Ne connaissant rien de Shelley, si ce n'est sa seconde épouse, j'ai entamé le parcours de sa poésie par Queen Mab, première oeuvre publiée clandestinement en 1813 et sous-titrée poème philosophique. Pas de doute, on est les deux pieds dans le romantisme : le lyrisme circule à plein flot ; les images et les figures sont pétries de manichéisme et de grandiloquence ; l'élan poétique est transcendé par cette croyance ferme et éclatante en l'idéal politique et l'espoir. Shelley s'inspire de La divine comédie et narre le voyage de l'âme endormie d'Ianthe aux côtés de la Reine Mab. Celle-ci lui offre la vision du passé, du présent et du futur de l'humanité, la clé de voûte d'une évolution lumineuse étant l'embrassement des idées révolutionnaires. On comprend plutôt bien la publication clandestine, dès lors. Même si la lecture d'un tel texte peut souvent se révéler fastidieuse pour le lecteur contemporain, il est aisé d'imaginer le caractère subversif qu'il pouvait revêtir à l'époque en Angleterre.

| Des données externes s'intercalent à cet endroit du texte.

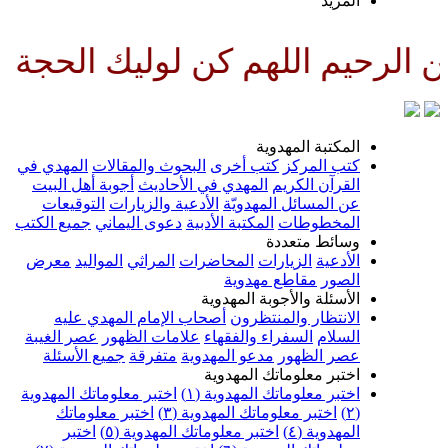
لمزيد
للهم كن لوليك الحجة بن الحسن صل
لمكتبة المهدوية
تب المركز
كتب أخرى
البحوث والمقالات
المهدي في
لقرآن الكريم
المهدي في الأحاديث
أجوبة أهل البيت
ن المسائل المهدويّة
الأدعية والزيارات
التوقيعات
لمخطوطات
المكتبة الأدبية
دعوى اليماني
جميع الكتب
سائط متعددة
لأدعية
الزيارات
المحاضرات
المراثي
المواليد
معرض
لصور
مقاطع مهدوية
لأسئلة والأجوبة المهدوية
لانتظار والمنتظرون
أصحاب الإمام المهدي عليه
لسلام
السفراء والفقهاء
علامات الظهور
عصر الغيبة
صر الظهور
مدعو المهدوية
متفرقة
جميع الأسئلة
ختبر معلوماتك المهدوية
ختبر معلوماتك المهدوية (١)
اختبر معلوماتك المهدوية
اختبر معلوماتك المهدوية (٣)
اختبر معلوماتك
لمهدوية (٤)
اختبر معلوماتك المهدوية (٥)
اختبر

J'ai été enchanté des premières pages. La traduction est une véritable réussite ; la mélodie rythmique est impeccable et l'on savoure une critique politique bien sentie. Progressivement, pourtant, l'aspect didactique nullement dissimulé du texte arrosé de lyrisme m'a lassée. Ça finit par être un poil trop écœurant et prévisible pour moi. D'autant plus que le texte se lit de bout en bout : impossible de le picorer sans perdre l'unité narrative. Je vous livre aujourd'hui un passage du tout début, un des moins politiques : l'arrivée hiératique de la Reine des fées, avant qu'elle ne réveille l'âme d'Ianthe. Je laisserai aux courageux le soin de découvrir la suite.

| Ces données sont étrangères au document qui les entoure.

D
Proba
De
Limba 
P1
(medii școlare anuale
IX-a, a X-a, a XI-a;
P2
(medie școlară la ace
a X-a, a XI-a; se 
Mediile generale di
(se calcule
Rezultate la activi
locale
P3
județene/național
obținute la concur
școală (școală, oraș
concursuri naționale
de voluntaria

Ecoutez ! D'où vient ce son éclatant ? Il est comme le murmure prodigieux qui s'élève d'une ruine solitaire et que les échos du rivage font entendre le soir à l'enthousiasme errant ; il est plus doux que le soupir du vent d'ouest ; il est plus fantastique que les notes sans mesure de cette étrange lyre dont les génies des brises touchent les cordes. Ces lignes de lumière irisée sont comme des rayons de lune tombant à travers les vitraux d'une cathédrale ; mais les nuances sont telles qu'elles ne peuvent trouver de comparaison sur la terre.

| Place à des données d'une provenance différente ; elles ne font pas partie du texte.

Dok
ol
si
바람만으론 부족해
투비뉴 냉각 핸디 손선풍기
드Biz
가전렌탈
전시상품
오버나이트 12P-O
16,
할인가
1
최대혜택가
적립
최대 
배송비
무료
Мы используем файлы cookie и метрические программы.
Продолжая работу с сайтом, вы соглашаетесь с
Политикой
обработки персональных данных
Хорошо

Regardez la char de la Reine des Fées ! Les célestes coursiers frappent du pied l'air résistant ; ils replient à sa parole leurs ailes transparents, et s'arrêtent obéissant aux guides de lumière... La Reine des Enchantements les fit entrer ; elle répandit un charme dans l'enceinte, et, se penchant toute gracieuse de son char éthéré, elle regarda longtemps et silencieusement la vierge assoupie. [...]
*
Autant vous dire que je me suis tâtée pour proposer un dialogue artistique avec un tel texte. Les artistes engagés, ce n'est pas ce qui manque, a priori, mais les artistes engagés qui véhiculent l'espoir, c'est déjà plus compliqué à dénicher. J'avais bien pensé à envoyer la canonique Liberté guidant le peuple qui a l'avantage d'être aussi romantique que La Reine Mab, quoique plus jeune, mais je voulais un artiste contemporain (le détournement rigolo du tableau avec une énième réplique de Macron ne compte pas). Je tenais à ce que l'idéal et l'espoir de Shelley résonnent aujourd'hui d'une façon ou d'une autre. C'est alors que j'ai découvert Abu Malek Al-Shami, surnommé le "Bansky syrien". Al-Shami exprime la résistance sur les murs en ruine de Daraya. Et je me suis dit que c'était peut-être le plus bel élan de liberté et d'espoir à l'heure actuelle...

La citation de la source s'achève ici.